Founder of the Scientific School of Inductive Modelling,
Group Method of Data Handling
GMDH holds the certain variety of possibilities on all stages of the modeling process in comparison with other methods of model construction. It applies first of all to the generators of models and to the used criteria of structure quality and also to classes of models (basic functions). The method differs from others by active application of the following principles: (i) automatic generation of model variants; (ii) successive selection of best models; and (iii) using external criteria for construction of the model with optimum complexity. It possesses an original multilayered procedure of automatic generation of model structures imitating the process of biological selection with a pairwise consideration of successive features. Such a procedure in up-to-date terminology is called a Polynomial Neural Network (PNN) and here the final model structure appears to be explicit and is built automatically.

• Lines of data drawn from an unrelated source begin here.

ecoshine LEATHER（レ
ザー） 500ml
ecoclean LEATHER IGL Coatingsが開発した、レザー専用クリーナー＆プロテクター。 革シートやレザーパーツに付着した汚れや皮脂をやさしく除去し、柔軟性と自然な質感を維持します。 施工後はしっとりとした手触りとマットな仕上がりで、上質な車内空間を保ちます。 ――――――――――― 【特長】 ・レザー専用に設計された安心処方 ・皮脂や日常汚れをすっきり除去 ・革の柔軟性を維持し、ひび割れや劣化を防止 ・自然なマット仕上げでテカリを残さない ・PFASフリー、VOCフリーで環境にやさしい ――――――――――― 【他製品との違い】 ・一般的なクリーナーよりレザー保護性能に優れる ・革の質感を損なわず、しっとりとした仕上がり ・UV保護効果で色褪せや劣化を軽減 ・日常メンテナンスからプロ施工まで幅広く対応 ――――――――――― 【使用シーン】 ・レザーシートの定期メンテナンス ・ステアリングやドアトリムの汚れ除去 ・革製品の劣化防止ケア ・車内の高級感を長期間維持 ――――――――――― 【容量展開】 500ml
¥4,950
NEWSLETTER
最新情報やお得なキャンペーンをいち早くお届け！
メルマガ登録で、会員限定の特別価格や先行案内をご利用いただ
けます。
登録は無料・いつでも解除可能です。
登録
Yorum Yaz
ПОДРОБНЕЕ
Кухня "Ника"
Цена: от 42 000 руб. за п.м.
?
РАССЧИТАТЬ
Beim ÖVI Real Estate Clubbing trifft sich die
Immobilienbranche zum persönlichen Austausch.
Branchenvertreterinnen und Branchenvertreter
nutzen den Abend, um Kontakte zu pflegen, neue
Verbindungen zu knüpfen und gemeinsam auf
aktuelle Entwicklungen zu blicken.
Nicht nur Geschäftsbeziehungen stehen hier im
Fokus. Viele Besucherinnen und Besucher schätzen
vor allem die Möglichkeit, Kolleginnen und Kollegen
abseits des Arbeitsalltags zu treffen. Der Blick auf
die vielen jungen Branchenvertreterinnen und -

For comparison and choice of the best models, the external criteria based on the division of the given data sample in two or more parts are used provided that the parameter estimation and control of a model quality is carried out on different subsamples. It allows working without burdensome a priori assumptions because the sample division allows implicitly (automatically) to take into account diverse types of a priori uncertainties at the construction of the model. GMDH holds advantage in the case of small data samples due to the optimal choice of the model complexity with automatic adaptation to an unknown level of the data uncertainties.
Efficiency of the method was repeatedly confirmed by solving the great number of real world problems from fields of ecology, economy, hydrometeorology, etc.[2-4]. The theoretical aspects of GMDH are considered in [5, 6]. In particular, in on the basis of analogy between the problems of both construction of a model from noisy experimental data and signal passage through a noisy channel, principles of the theory of noise-immunity modeling were built. The basic result of this theory is that complexity of the optimum forecasting model depends on the level of uncertainty in the data: the higher it is – the simpler (more robust) there must be the optimum model (the less number of parameters being estimated).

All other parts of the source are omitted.